We and others have reported cases of immune-related arthritis in patients receiving irAE [3,4,5,6,7]. This type of arthritis can involve both large and small joints, and is more commonly seen in patients receiving PD-1 inhibitors, rather than CTLA-4 inhibitors. Rheumatoid factor and anti-CCP antibody are often negative; however, it has been assumed that these cases may represent autoimmune events triggered by the up-regulation of the immune system induced by ICI [14]. To date no cases of crystal arthritis after ICI treatment have been reported. Most studies on the pathophysiology of crystal arthritis have studied gout, rather than pseudogout, but it is thought that the triggering inflammatory mechanisms are similar for both conditions. Crystal arthritis is primarily a neutrophil-driven autoinflammatory disorder with no apparent role for adaptive immunity [15], while ICI mechanism of action primarily reactivates T cells [1]. Thus, our case suggests a potential impact of inflammatory T cells on the initiation and progression of crystal arthritis in patients receiving ICI.

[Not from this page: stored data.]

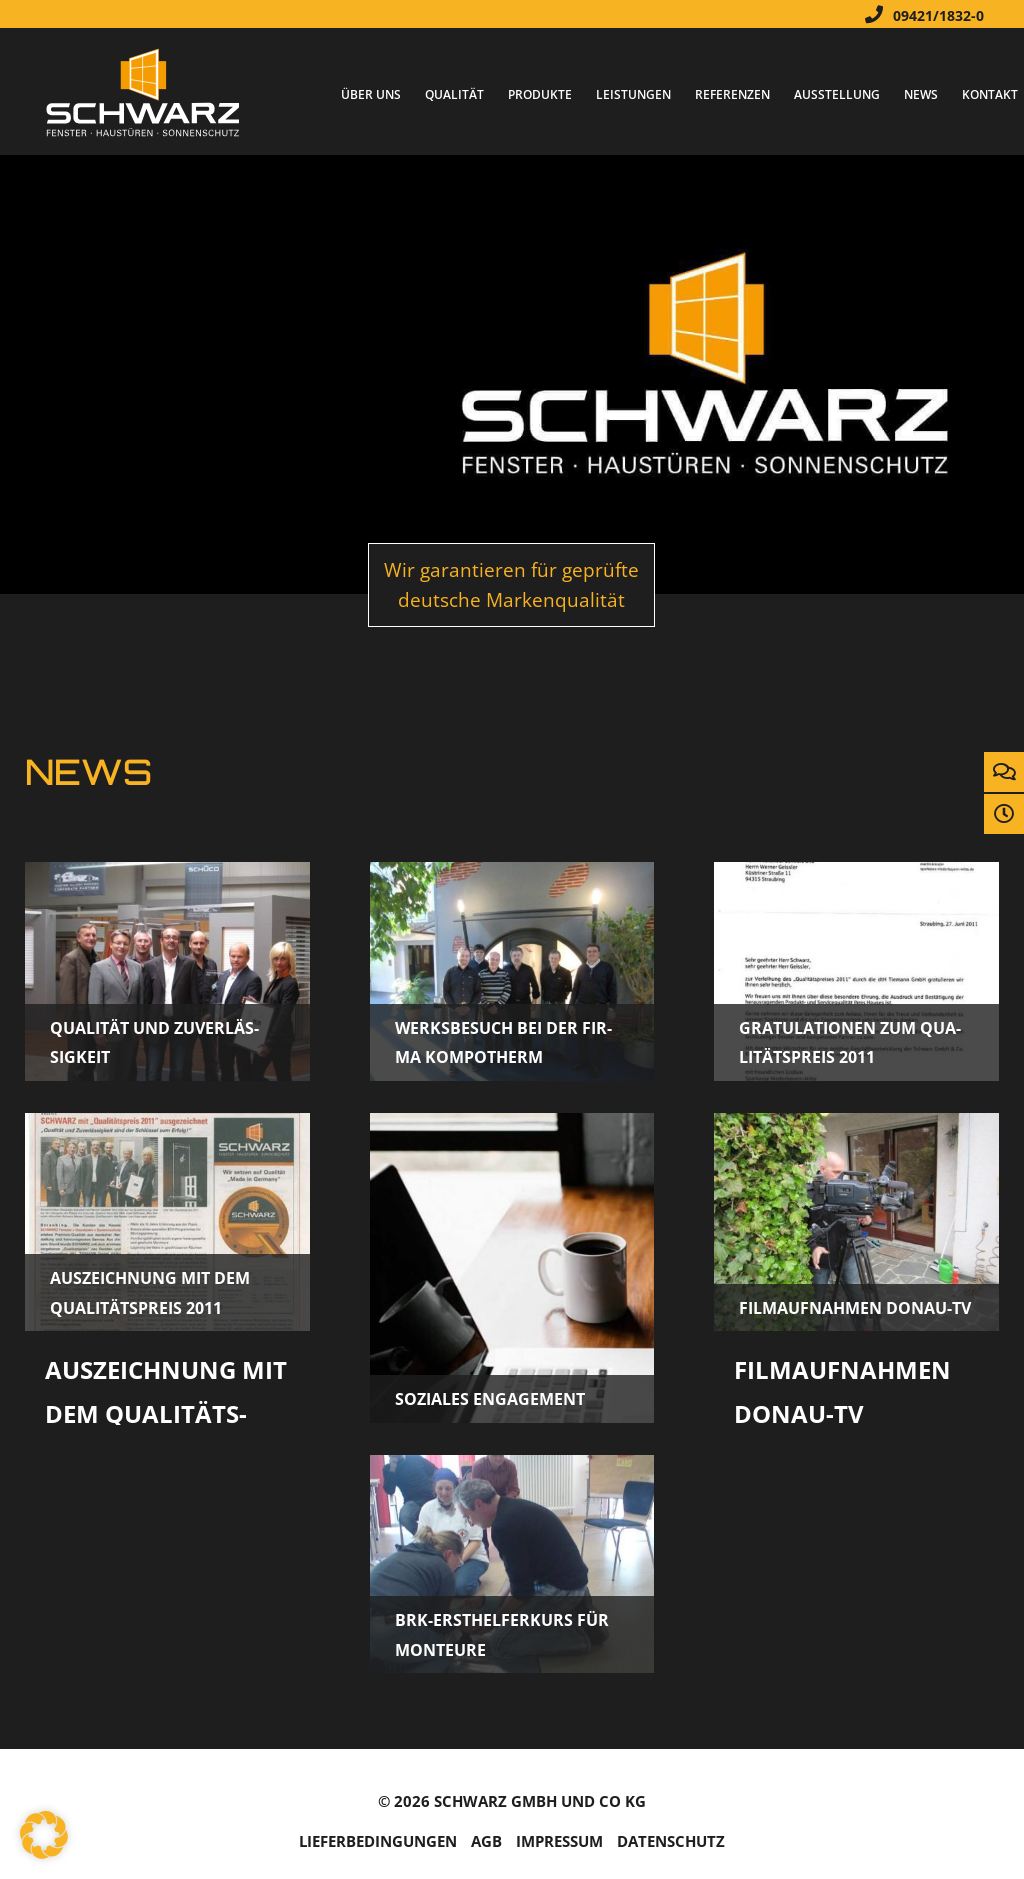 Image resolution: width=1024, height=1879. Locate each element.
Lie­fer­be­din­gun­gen (378, 1841)
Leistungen (633, 94)
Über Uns (371, 94)
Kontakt (990, 94)
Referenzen (732, 94)
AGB (486, 1841)
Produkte (540, 94)
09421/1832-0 (919, 14)
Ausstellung (837, 94)
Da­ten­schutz (671, 1841)
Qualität (454, 94)
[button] (44, 1835)
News (921, 94)
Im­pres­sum (559, 1841)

The cells mostly studied in crystal arthritis are neutrophils and macrophages. Macrophages sense and phagocytose crystals, activating NLRP inflammasome with subsequent secretion of pro-inflammatory cytokines, especially IL-1β and tumor necrosis factor (TNF) α [16,17,18]. In addition, CPPD crystals bind to Toll–like receptor (TLR) 2 and 4 that leads to NF-kB activation and release of cytokines, TNFα, IL-6, and IL-8. Secretion of IL-1β, TNFα, IL-6, and IL-8 by monocytes increases expression of adhesive molecules on endothelial cells that attract neutrophils to the site of crystal deposition [19]. Recently, Pang et al. showed that CPPD crystals induce formation of neutrophil extracellular traps (NETs) which are associated with both autophagy and IL-1β production [20]. Of note, neutrophil cytoplasts, detected only after the formation of NETs [21], induce Th17 differentiation in severe asthma [22]. It is plausible that macrophage and neutrophil derived cytokines such as IL-6 and IL-1β may have contributed in our patient to Th17 differentiation. In turn, through IL-17, Th17 cells enhance endothelial expression of neutrophilic chemokines C-X-C chemokine ligand (CXCL) 1 and CXCL2, and neutrophil influx to the sites of inflammation.

Interestingly, the patient successfully resumed nivolumab treatment while on colchicine prophylaxis. By inhibiting tubulin assembly and suppressing microtubule formation, colchicine inhibits cell proliferation, mainly in neutrophils in pseudogout [19]. Colchicine also inhibits formation of inflammasome and decreased IL-1β secretion by CPPD-stimulated macrophages [16]. In addition, colchicine may have had direct or indirect effects on T cell activation, differentiation and memory T cell responses.

Endocrine and metabolic diseases including diabetes, hypothyroidism, hyperparathyroidism, hypomagnesemia, hypophosphatemia, and hemochromatosis are known risk factors for pseudogout arthritis [23]. Interestingly, our patient had hypothyroidism prior to the immunotherapy, and immunotherapy-induced type I diabetes, which may have contributed to his pseudogout arthritis.

This is the first case reporting pseudogout arthritis after ICI. Crystal arthritis may occur more frequently in these patients, and may be underecognized by both oncologists and rheumatologists, as the attention has been primarily on de novo presenting as an irAE, with a possible autoimmune mechanism. We expect our report will lead to increased recognition of crystal arthritis in patients undergoing cancer immunotherapy, and be included in the differential diagnoses. Immunophenotypic analyses suggested contribution of a feed-forward loop between Th17 cells and neutrophils in the joint inflammation. Comprehensive analyses with additional cases and control samples will be needed to further describe this newly recognized ICI-induced adverse event.